The Cubs lost on opening night in St. Louis.  The game was surprisingly long and rather tense despite being a 1-0 pitcher's duel into the eighth inning.  Carlos Martinez, the Cardinals starter, turned in a dominant performance, leaving with two runners on base and one out in the eighth.  The eighth turned out to be the Cubs best opportunity of the night.  They loaded the bases with one out, but neither Bryant nor Rizzo could come through against the Cards closer Oh.

Jon Lester, on the other hand, was not nearly so dominant.  He pitched in and out of trouble through five plus innings and a lot of pitches.  Actually, he would have left with the game in a scoreless tie had Baez been able to see a relatively routine double play ball that somehow he missed in the glare of one of those stupid field level advertising boards everybody seems to place strategically behind home plate.  Fowler managed to reach third on the play and scored later in the inning on a sacrifice fly.

The Cubs managed improbably to tie the score in the top of the ninth.  Zobrist was hit by a pitch to begin the inning and the Cubs got two men on when Heyward hit a slow grounder to first that Carpenter messed up by looking to make a throw to second base and wound up getting no one out.  Contreras followed with a booming home run to tie the score.  Actually Contreras and Schwarber were the only hitters to perform consistently throughout the evening.

That was it for the Cubs though.  In the end, it was the bullpen that let them down.  Edwards and Uehara pitched well in relief, but Strop gave up a two run homer to Grichuk and Montgomery struggled through the bottom of the ninth, eventually surrendering a walk off hit to Grichuk.

Not to fault Maddon for the pitcher selection late in the game.  I mean, Montgomery made sense given the St.
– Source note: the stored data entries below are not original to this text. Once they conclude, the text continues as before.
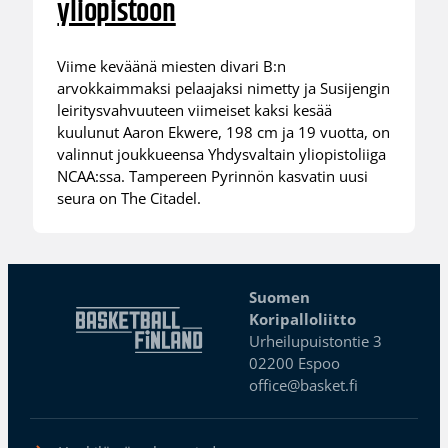
yliopistoon
Viime keväänä miesten divari B:n
arvokkaimmaksi pelaajaksi nimetty ja Susijengin
leiritysvahvuuteen viimeiset kaksi kesää
kuulunut Aaron Ekwere, 198 cm ja 19 vuotta, on
valinnut joukkueensa Yhdysvaltain yliopistoliiga
NCAA:ssa. Tampereen Pyrinnön kasvatin uusi
seura on The Citadel.
Suomen
Koripalloliitto
Urheilupuistontie 3
02200 Espoo
office@basket.fi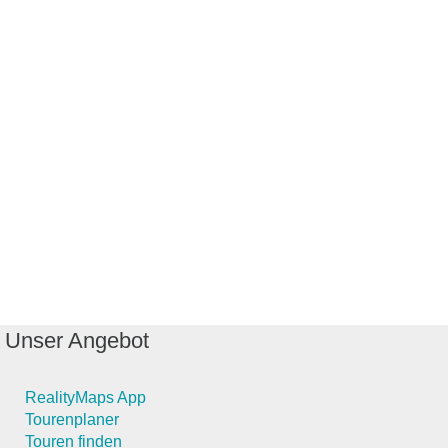
Unser Angebot
RealityMaps App
Tourenplaner
Touren finden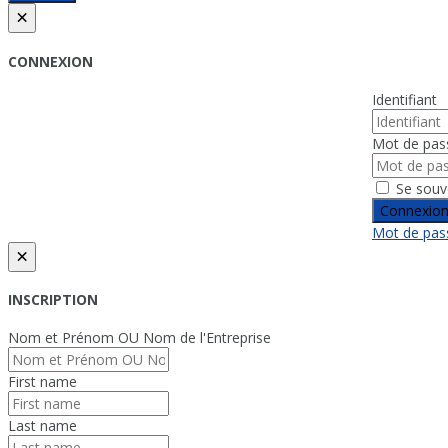
×
CONNEXION
Identifiant
Mot de pas
Se souv
Connexio
Mot de pass
×
INSCRIPTION
Nom et Prénom OU Nom de l'Entreprise
First name
Last name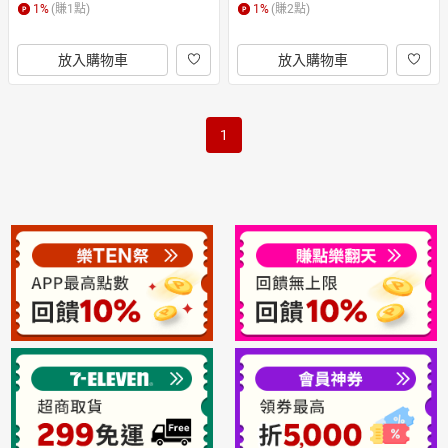
 點點襪22-26cm
色 米色 襪子 襪
1
%
(賺
1
點)
1
%
(賺
2
點)
放入購物車
放入購物車
1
Louis hitters due up, but it was a pedestrian choice, whereas Matheny's decision to go with Oh for a five out save was daring.  It goes somewhat against the book to bring in your closer for the bottom of the ninth in a tie game, but I wonder why managers don't do it more often.  So, in this case, you burn Davis for an inning.  It does extend the game, and, of course, you have the top of the order due up against a Cards pitcher who is not nearly as formidable as Oh.

In any case, they lost.  On to another day.